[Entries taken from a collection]
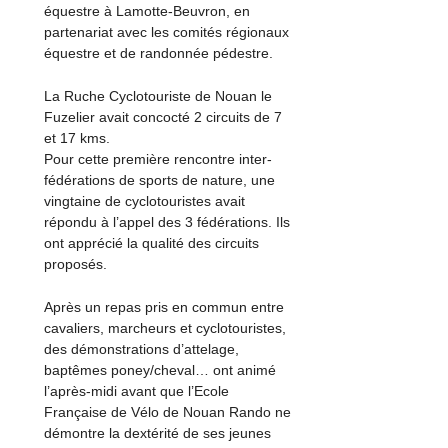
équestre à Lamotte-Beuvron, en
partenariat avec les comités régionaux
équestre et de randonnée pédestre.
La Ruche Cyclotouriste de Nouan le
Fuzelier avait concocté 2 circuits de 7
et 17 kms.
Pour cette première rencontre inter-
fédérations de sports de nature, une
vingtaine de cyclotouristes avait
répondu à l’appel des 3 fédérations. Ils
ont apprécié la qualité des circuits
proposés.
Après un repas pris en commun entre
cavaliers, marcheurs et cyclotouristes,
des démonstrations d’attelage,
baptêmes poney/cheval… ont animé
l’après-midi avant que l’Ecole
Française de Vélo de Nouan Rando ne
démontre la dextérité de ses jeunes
---
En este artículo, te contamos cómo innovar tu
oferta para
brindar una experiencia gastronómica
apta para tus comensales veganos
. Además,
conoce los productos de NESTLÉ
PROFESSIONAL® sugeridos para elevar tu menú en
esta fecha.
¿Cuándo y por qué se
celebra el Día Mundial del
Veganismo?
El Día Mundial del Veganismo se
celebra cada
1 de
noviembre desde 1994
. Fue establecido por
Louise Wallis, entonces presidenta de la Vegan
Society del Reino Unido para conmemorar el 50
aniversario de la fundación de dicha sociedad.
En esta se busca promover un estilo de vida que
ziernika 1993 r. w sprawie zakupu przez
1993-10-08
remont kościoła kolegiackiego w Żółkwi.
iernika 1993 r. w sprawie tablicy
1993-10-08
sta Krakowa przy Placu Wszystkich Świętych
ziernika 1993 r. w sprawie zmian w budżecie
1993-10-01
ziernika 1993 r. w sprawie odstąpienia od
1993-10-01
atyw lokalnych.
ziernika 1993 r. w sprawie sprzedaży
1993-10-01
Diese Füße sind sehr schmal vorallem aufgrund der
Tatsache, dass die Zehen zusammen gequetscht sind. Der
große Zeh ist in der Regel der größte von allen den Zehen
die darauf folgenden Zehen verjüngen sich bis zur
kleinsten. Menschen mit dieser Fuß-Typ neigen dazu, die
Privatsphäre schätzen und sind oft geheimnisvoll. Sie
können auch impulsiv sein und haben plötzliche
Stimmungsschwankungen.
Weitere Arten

**PROBLEM REQUIREMENTS:** Above are the entries. Quote exactly the lines from the one bearing "ziernika 1993 r. w sprawie sprzedaży" through the one bearing "Weitere Arten".

**OUTPUT FOR THIS TASK:**
ziernika 1993 r. w sprawie sprzedaży
1993-10-01
Diese Füße sind sehr schmal vorallem aufgrund der
Tatsache, dass die Zehen zusammen gequetscht sind. Der
große Zeh ist in der Regel der größte von allen den Zehen
die darauf folgenden Zehen verjüngen sich bis zur
kleinsten. Menschen mit dieser Fuß-Typ neigen dazu, die
Privatsphäre schätzen und sind oft geheimnisvoll. Sie
können auch impulsiv sein und haben plötzliche
Stimmungsschwankungen.
Weitere Arten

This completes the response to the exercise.